Il est vrai que Draghi réalise l’exploit de présenter un parcours encore plus calamiteux que son prédécesseur : il fut VP Europe de Goldman Sachs de 2002 à 2005. Cette banque prestigieuse s’enorgueillit de nombreux fait d’armes à cette époque, notamment d’avoir aidé la Grèce à « préparer » ses comptes pour rejoindre la zone euro. Pour bénéficier des « conseils » de ces génies, les Etats et les entreprises dépensent des fortunes en honoraires et commissions qui représentent l’intégralité du chiffre d’affaires de la banque d’investissement.

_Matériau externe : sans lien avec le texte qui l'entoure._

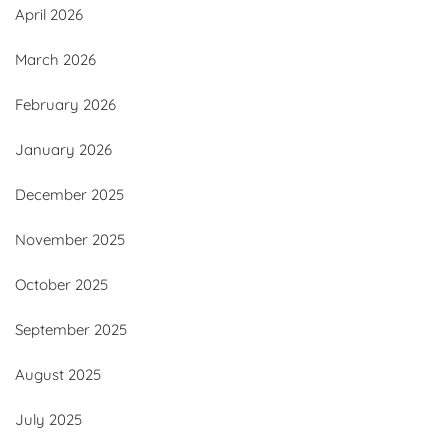
April 2026
March 2026
February 2026
January 2026
December 2025
November 2025
October 2025
September 2025
August 2025
July 2025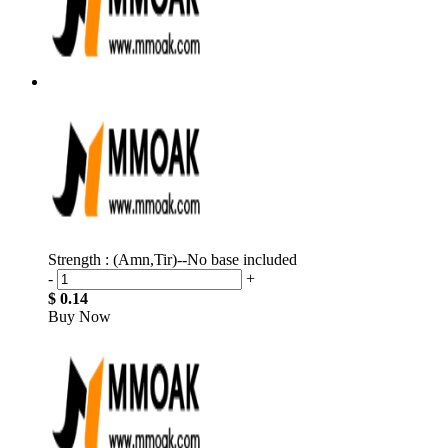
Strength : (Amn,Tir)--No base included
-
+
$ 0.14
Buy Now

Les commissions touchées par Goldman Sachs pour l'émission de titres pour la Grèce en 2002 sont estimées à 300 millions de dollars. Bien sûr, depuis 2008, Goldman Sachs achète des CDS sur la dette grecque, c'est à dire spécule sur la faillite prochaine de son client: c'est ce que l'on appelle gagner sur tout les tableaux.

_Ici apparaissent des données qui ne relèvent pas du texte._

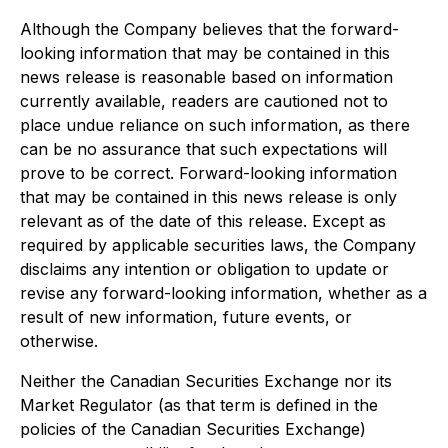
Although the Company believes that the forward-
looking information that may be contained in this
news release is reasonable based on information
currently available, readers are cautioned not to
place undue reliance on such information, as there
can be no assurance that such expectations will
prove to be correct. Forward-looking information
that may be contained in this news release is only
relevant as of the date of this release. Except as
required by applicable securities laws, the Company
disclaims any intention or obligation to update or
revise any forward-looking information, whether as a
result of new information, future events, or
otherwise.
Neither the Canadian Securities Exchange nor its
Market Regulator (as that term is defined in the
policies of the Canadian Securities Exchange)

Goldman Sachs, leader mondial de cette « activité », a ainsi déclaré 45 milliards de dollars de revenus en 2009 et 39 milliards en 2010, en pleine crise financière, alors que des ménages américains modestes se faisaient expulser de leur maison. Ces revenus ne sont autres que des commissions sur des transactions diverses et variées dont près de la moitié est consacrée aux dirigeants sous le vocable « compensation and benefits ». Ainsi, pour le seul 2e trimestre 2011, les revenus de la banque ont été de 7.3 milliards de dollars dont 3.2 milliards (soit 44%) pour les dirigeants. Pour les 35 000 employés de la banque, cela pourrait représenter 30 000  dollars par mois et par employé. Bien entendu, il n'en est rien: la distribution est concentrée sur une quarantaine de personnes au sommet de l’organisation. Les dirigeants actionnaires se distribuent aussi des dividendes.

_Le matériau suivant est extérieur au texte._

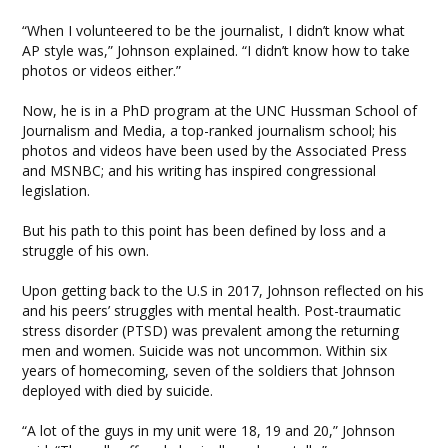
“When I volunteered to be the journalist, I didn’t know what
AP style was,” Johnson explained. “I didn’t know how to take
photos or videos either.”
Now, he is in a PhD program at the UNC Hussman School of
Journalism and Media, a top-ranked journalism school; his
photos and videos have been used by the Associated Press
and MSNBC; and his writing has inspired congressional
legislation.
But his path to this point has been defined by loss and a
struggle of his own.
Upon getting back to the U.S in 2017, Johnson reflected on his
and his peers’ struggles with mental health. Post-traumatic
stress disorder (PTSD) was prevalent among the returning
men and women. Suicide was not uncommon. Within six
years of homecoming, seven of the soldiers that Johnson
deployed with died by suicide.
“A lot of the guys in my unit were 18, 19 and 20,” Johnson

On voit donc que Mario Draghi a cautionné une culture de la prédation économique où un intermédiaire qui voit passer des flux financiers ne peut s’empêcher de les taxer au-delà du raisonnable et du nécessaire. Alors qu’elle devrait être au service de l’économie en assurant une certaine liquidité au capital, la banque d’investissement privilégie l’enrichissement de ses dirigeants, au cœur de cette minorité des 1% qui méprisent les 99%.

En 2005 Goldman Sachs ne publiait pas le montant de ses avoirs dans les paradis fiscaux mais depuis la crise de 2008, elle doit le faire. Entre 2009 et 2010, les actifs de Goldman Sachs aux seules Iles Caïmans sont passés de 23 milliards à 36 milliards de dollars, c’est-à-dire l’équivalent des avoirs de cette « banque » en France ou au Royaume-Uni. Quant à la City de Londres, elle est devenue, aux portes de l’Europe et en toute impunité, la plaque tournante des opérations off-shore qui permettent aussi bien le blanchiment d’argent que l’évasion fiscale. D’ailleurs, sur la soixantaine de paradis fiscaux recensés dans le monde, la moitié sont d’anciennes colonies britanniques : sur une petite île, tout le monde se connait et il n’est pas facile de dénoncer les délits financiers sans risquer sa vie ou devenir un paria.

C’est donc très pratique pour faire prospérer une industrie sur le principe du « pas dénoncé pas pris ». Dans ce sport, Goldman Sachs n’est que le premier d’une longue cohorte : le  groupe de la banque Barclays a plusieurs centaines de filiales dans les paradis fiscaux..

Avec la nomination de Mario Draghi, on voit qu’il ne faudra pas compter sur les dirigeants européens en place pour réformer le système.